Profit, excluding some items, will be $1.62 a share to $1.72 a share in fiscal 2019, an increase of 6 cents per share from the company’s guidance announced in February. Analysts, on average, projected $1.64.
Shares, which had jumped almost 5% in extended trading on the forecast, gave back all of the gains when executives said on a conference call that the trade war between the U.S. and China had caused uncertainty for the company. The stock closed at $14.34 in New York and has climbed 8.6% this year.
Chief Executive Officer Antonio Neri is trying to make the company a key hardware vendor for big-data needs, seeking to take advantage of technology trends from artificial intelligence to the internet of things. HPE said last week it would acquire Cray Inc., which makes high-performance computers used to process vast amounts of information, in a deal valued at $1.4 billion. What may prove more consequential is the U.S.-China trade war, which threatens to curb HPE’s revenue and raise some component costs.

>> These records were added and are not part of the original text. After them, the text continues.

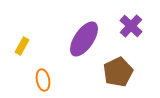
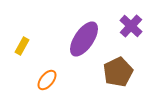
orange ellipse: moved 4 px right; rotated 50 degrees clockwise
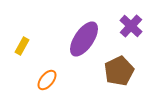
brown pentagon: moved 1 px right, 1 px up
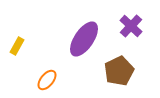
yellow rectangle: moved 5 px left
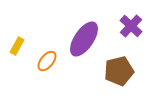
brown pentagon: rotated 12 degrees clockwise
orange ellipse: moved 19 px up
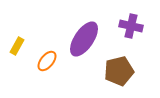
purple cross: rotated 30 degrees counterclockwise
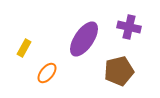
purple cross: moved 2 px left, 1 px down
yellow rectangle: moved 7 px right, 2 px down
orange ellipse: moved 12 px down
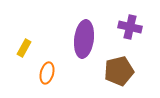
purple cross: moved 1 px right
purple ellipse: rotated 27 degrees counterclockwise
orange ellipse: rotated 25 degrees counterclockwise
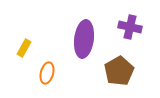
brown pentagon: rotated 16 degrees counterclockwise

Sales fell 4.3% from a year earlier to $7.15 billion in the fiscal second quarter, which ended April 30, the San Jose, California-based company said Thursday in a statement. Analysts projected $7.4 billion, according to data compiled by Bloomberg. Adjusted profit was 42 cents a share compared with analysts’ average estimate of 36 cents.
HPE’s sales have contracted on a year-over-year basis every quarter but one since 2017, and Neri has been keen to reverse that trend -- betting $4 billion on edge computing, which lets clients process information on hardware far away from centralized data centers.
The company’s “performance reflects our continued progress on shifting our portfolio to higher-margin products and services, to deliver positive and consistent earnings growth,” Neri said on a conference call with analysts.
The U.S.-China trade war is creating “uncertainty” for the hardware maker, which reported declining revenue from China in the quarter, executives said during the call. HPE generates revenue and profit from a joint venture in China that sells its products, H3C Technologies. Tsinghua Holdings owns 51% of the company. The joint venture underperformed expectations in the quarter, HPE executives said. The company is selling fewer products to H3C, which is offering more China-developed hardware for “profitable growth.”
While HPE has an option to sell its stake in H3C in the next three years, Neri said the company plans to hold on to the investment because it’s strategic and a valuable source of revenue.
“We’re very satisfied with our presence there,” Neri said in an interview. He doesn’t see the Trump administration’s crackdown on companies doing business with China affecting the joint venture because HPE is not sharing intellectual property with H3C, he said.
HPE may have to pay more for some assembly costs as well as minor components that come from China, such as batteries and electronics, said Anand Srinivasan, a Bloomberg Intelligence analyst. HPE builds products for the Asia-Pacific region in China, but also manufactures in the U.S., Mexico and Europe.
The hardware company has had “execution issues” in North America while selling its Aruba networking devices, which include Wi-Fi routers and switches. Aruba product revenue fell 8% in the quarter compared with a year earlier. Neri said the company was reorganizing the way it sold to different tiers of clients, which has delayed some purchases.